MD Maker's Workshops with Miss Theresa

Oh, Miss Theresa and I have done many a Maker's Workshop. Here are some projects with STEAM backgrounds that we have enjoyed with our patrons.

Program Three: Bring in a Wildlife Buddy (Cost: Nature Center Fee, or Free?)

I happen to have an African Pygmy Hedgehog as a pet. His name is John Watson. He has been able to stop by for many programs, some of them teaching about hedgehogs, and their life in the wild.

Programs with animals are worth having. Conservation and education are important aspects of scientific thinking. If you are looking to have a program with animals for some zoological fun, look into getting a local chapter of a nature center come by. Chances are, they want to have an established relationship with the community, and would love to do a program. 

Program Four: Make Your Own Soap (Under $50)

This weekend Theresa and I had the task of trying out a new program. Of course, it takes time to fine-tune a project, but all of the rushing around was worth it. We had around 18 students in a class learning to make their own soap. And they had many questions!

How do you make soap?
Why do glycerin blocks melt?
Why does soap get bubbles when you add water to it?
How long does it take for liquid soap to harden into a bar of soap?

It was exciting to try and answer these questions. By making soap, it sparked student's curiosity in more complex topics.

If this project sounds like something you would like to see at your library, look for a future post on how-to make your own soap.

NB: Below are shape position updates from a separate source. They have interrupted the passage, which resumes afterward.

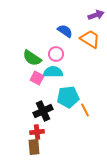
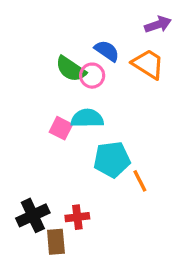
pink circle: (56, 54) -> (92, 76), moved
green semicircle: (32, 58) -> (71, 69), moved
black cross: (43, 111) -> (33, 215), moved
red cross: (37, 132) -> (77, 217), moved

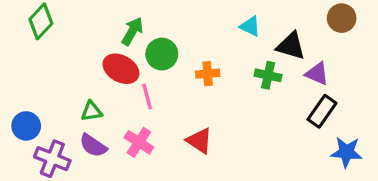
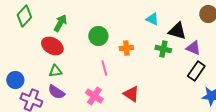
green arrow: (132, 31) -> (60, 23), moved
red ellipse: (121, 69) -> (52, 46), moved
pink line: (147, 97) -> (104, 68), moved
red triangle: (199, 141) -> (131, 94), moved
pink cross: (139, 142) -> (94, 96), moved

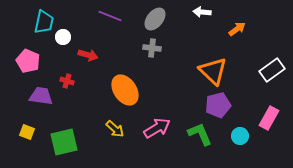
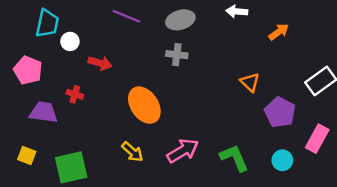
gray ellipse: (155, 19) -> (180, 20), turned 35
orange triangle: (213, 71) -> (250, 82), size x0.6
purple pentagon: (218, 105) -> (280, 112), moved, turned -30

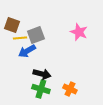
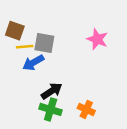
gray square: (36, 35) -> (44, 43), turned 30
black arrow: (42, 74) -> (52, 91), turned -48

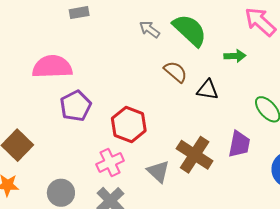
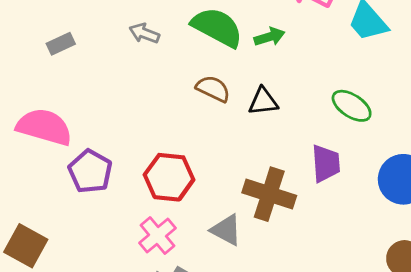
gray arrow: (150, 29) -> (144, 33), moved
green arrow: (235, 56) -> (270, 37), moved
pink semicircle: (52, 67) -> (44, 127), turned 33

In closing, one of the things I liked about the Library Sparks articles on Makerspaces was that the authors pointed out that any materials and programs targeted at "STEAM learning" are going to be expensive, especially if you hire out. The answer for many libraries seems to be a process of creativity, and not giving up when you have set goals. 

You may not have a professionally made Makerspace, or maker's supplies, but a little bit of creativity can go a long way in integrating STEAM programming into your library.